1 + x^1 / 1! + x^2 / 2! + x^3 / 3! + ...

I'm guessing this has something to do with the difference between n and term n+1? this is the part that I don't get.

and that the n-th term inthis is T(n) = x^n/n! It is trivial to show that T(n+1) = x*T(n)/(n+1).

You seem to understand this part, which is what I don't get. Care to explain?

If its so trivel post the code. Your code needs to come up with
562262574607502830000000000000000000000000000000
00000000000000000000.0000000000


That number is too huge for normal c-language math.

Thanks Dragon for helping me for the last couple hours. I added the teacher's question to see if it helps you any. Strange question tho, the teacher basically said create a program that calculates e^x. And thats basically it! Well that and use a while loop to do it. Then he gives us that sample program, which posted 2 scenarios one with an input value of 1 and the other with the input value of 156 which gives u that huge number u posted above.

I wish I had more information for you, but thats basically it lol. I think i should change teacher's next semester lol.

Start with T(0) = 1.

In a loop use the fact that T(n+1) = x*T(n)/(n+1) to compute each term. Add the terms together.

Comments
HE IS THE SOLVER OF e^x! GENIUS!

Can you explain in detail how your math formula relates to my code? I think you understand the problem, but I can seem to relate that formula to my loop. Another issue is how can you store such a giant number to output to the terminal?

Take this simple example:

long long answer = 1;
double result = 0;
int currentFactor = 1;

while ( result > 1.0E-20) {
	pow_x *= x;
	result = pow_x / factorial ( currentFactor );
	currentFactor++;
	answer += result;
}

In my code, the loop will continue as long as the result of each calculation is greater than 0.00000000000000000001 (or something close to that which is a puny number).

pow_x *= x // this part calculates the x^1 part and goes up as more loops happen, for example when the second loop happens, it changes to x^2 and then x^3 and so forth.

pow_x then gets divided by factorial (currentFactor) which increments with each loop, ie. 1! for the first loop, then currentFactor increments so then 2! is next and 3!

then answer stores each calculation result and increases with each loop hence the answer+=result part of the loop.

In the end, it should keep looping until some crazy huge number is divided into another huge number, which should eventually reach a very small value less than 0.0000000000000000000001 and stop looping and stop.

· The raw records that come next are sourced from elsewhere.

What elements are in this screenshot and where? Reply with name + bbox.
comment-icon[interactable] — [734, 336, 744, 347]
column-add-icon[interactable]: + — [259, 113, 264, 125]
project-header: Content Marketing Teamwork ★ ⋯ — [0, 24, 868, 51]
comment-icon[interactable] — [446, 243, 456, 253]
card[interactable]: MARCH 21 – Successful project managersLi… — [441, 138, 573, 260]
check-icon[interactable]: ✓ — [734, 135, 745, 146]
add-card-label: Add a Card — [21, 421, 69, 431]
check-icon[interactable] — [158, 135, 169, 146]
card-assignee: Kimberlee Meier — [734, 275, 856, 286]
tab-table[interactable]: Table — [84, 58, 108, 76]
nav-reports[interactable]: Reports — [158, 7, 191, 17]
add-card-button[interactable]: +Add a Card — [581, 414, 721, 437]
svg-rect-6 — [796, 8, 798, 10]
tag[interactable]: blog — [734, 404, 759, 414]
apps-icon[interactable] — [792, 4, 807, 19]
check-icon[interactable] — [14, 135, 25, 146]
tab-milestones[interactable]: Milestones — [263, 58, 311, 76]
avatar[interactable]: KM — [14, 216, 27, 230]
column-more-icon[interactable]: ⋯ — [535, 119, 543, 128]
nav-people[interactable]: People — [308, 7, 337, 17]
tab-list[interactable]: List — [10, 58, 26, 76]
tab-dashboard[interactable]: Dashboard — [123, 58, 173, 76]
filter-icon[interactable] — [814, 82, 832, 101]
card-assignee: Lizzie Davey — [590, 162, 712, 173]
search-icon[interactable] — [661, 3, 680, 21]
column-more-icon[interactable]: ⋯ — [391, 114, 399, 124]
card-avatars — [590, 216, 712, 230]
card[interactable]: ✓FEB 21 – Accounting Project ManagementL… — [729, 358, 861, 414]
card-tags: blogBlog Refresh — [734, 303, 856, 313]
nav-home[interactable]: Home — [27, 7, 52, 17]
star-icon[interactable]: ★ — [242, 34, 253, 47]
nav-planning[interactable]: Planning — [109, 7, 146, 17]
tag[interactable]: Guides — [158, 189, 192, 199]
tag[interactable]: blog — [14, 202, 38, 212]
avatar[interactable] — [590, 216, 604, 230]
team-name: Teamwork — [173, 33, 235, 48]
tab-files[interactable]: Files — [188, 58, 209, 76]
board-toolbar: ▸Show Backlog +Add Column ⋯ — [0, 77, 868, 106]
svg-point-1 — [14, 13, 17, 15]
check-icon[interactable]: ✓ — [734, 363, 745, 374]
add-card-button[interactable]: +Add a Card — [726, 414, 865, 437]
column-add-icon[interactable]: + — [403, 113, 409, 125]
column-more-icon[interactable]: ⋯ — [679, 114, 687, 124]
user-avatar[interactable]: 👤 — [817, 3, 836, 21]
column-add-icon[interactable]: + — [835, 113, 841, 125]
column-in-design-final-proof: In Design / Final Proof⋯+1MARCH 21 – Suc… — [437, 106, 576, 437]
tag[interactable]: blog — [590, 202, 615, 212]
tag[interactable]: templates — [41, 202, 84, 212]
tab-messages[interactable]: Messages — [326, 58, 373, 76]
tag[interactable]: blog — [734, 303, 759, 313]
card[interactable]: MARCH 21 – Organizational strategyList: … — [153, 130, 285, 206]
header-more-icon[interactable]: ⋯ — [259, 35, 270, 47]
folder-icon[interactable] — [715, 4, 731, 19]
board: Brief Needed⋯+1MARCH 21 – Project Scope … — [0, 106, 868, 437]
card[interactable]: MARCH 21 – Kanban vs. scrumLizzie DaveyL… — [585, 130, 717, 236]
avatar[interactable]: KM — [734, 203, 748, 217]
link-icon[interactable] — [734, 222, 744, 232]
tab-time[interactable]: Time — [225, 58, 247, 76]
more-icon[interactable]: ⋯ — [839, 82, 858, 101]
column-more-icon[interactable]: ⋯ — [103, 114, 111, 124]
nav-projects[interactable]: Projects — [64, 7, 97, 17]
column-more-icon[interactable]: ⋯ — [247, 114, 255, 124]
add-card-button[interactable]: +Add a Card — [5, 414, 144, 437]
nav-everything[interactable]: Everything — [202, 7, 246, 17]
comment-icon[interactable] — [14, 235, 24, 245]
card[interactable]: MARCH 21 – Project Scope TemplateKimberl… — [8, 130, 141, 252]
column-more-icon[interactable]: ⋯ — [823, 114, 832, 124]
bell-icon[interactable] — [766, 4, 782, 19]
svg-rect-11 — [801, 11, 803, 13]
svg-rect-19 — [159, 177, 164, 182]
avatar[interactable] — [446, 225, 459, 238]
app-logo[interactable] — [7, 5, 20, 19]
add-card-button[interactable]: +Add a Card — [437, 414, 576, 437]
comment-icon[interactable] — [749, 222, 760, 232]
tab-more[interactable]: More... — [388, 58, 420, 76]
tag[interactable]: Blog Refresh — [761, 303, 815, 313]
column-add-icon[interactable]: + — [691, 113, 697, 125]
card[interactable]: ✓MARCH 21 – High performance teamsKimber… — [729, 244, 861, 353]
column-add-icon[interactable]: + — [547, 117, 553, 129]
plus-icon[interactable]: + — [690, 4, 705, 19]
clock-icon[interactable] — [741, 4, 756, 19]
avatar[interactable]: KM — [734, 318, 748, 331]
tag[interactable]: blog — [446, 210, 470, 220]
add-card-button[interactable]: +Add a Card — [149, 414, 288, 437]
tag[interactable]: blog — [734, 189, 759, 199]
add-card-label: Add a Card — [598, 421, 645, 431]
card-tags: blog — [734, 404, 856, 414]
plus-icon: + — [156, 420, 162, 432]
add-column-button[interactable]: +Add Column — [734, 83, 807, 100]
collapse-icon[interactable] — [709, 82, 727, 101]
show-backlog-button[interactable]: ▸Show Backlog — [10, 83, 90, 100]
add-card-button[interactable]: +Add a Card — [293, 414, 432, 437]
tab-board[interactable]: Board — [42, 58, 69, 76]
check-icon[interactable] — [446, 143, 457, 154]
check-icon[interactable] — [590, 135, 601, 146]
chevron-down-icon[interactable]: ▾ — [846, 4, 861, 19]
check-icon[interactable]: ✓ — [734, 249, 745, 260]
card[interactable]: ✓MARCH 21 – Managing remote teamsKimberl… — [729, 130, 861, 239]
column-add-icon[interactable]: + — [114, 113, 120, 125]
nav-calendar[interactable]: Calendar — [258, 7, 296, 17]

Which is what its doing now, however, the numbers after 20! appear to overflow due to insignificant digits available in the long long data type declaration.

Somehow though, my teacher's program can enter an x value of 156, which means 156^1 / 1! is the first iteration, and 156^2 / 2! is the second iteration and so forth, until hes comes up to that giant 560000000000000000000000000 number that isn't even possible to store.

Start with T(0) = 1.

In a loop use the fact that T(n+1) = x*T(n)/(n+1) to compute each term. Add the terms together.

Maybe you can simply explain what your T, n and x represent? From what I see, x is the value the user inputs and I have no idea where your n comes from. Like in your formula, the most I can see is:

cin << x;

n = ?
T = ?

Maybe you can use your formula in an actual code example?

Maybe you can simply explain what your T, n and x represent? From what I see, x is the value the user inputs and I have no idea where your n comes from. Like in your formula, the most I can see is:

cin << x;

n = ?
T = ?

Maybe you can use your formula in an actual code example?

Let's use an example and calculate e^4 power. By your formula,

e^4 = 4^0 / 0! + 4^1 / 1! + 4^2 / 2! + 4^3 / 3! + 4^4 / 4! + ...

So x = 4, as in e^4.

e^4 = T(0) +  T (1) + T (2) + T (3) + T (4) + ...

where

T(1) = 4^1 / 1!
T(2) = 4^2 / 2!
T(3) = 4^3 / 3!
...
T(n) = x^n / n!

That's where the T and n come in.

T (n) = x^n / n!

T (n+1) = x^(n+1) / (n+1)! = 
(x * x^n) / (n+1)! =
(x * x^n) / ((n+1) * n!) = 
(x / (n+1)) * (x^n / n!) = 
(x / n+1) * T(n)

I don't know how to do math BBcode. It would look much better. the point is that you never calculate x^30 or 30! . That leads to overflow too fast. You calculate x^30 / 30! by using what you've already calculated (x^29 / 29!) and multiply it by x / 30 .

So T (3) is the 3rd term in your infinite series and is x^3 / 3! . T(n) is the nth termand is x^n / n! . e^x = T(0) + T(1) + T(2) + T(3) + ... You start with the trivial term T(0) = x^0 / 0! = 1, and go from there. More efficient and the numbers won't get huge.

>you can actually calculate a more accurate solution without using a power function

Probably you can do that but not with this series. You must calculate over 250 terms to achieve log(result) == 156 (slower than pow with factor ~25) but pow approximation of e^156 is better than sum of 250 terms. You need over 1000 terms to get 10 right digits of e^156 but the pow gets 12-13 right digits...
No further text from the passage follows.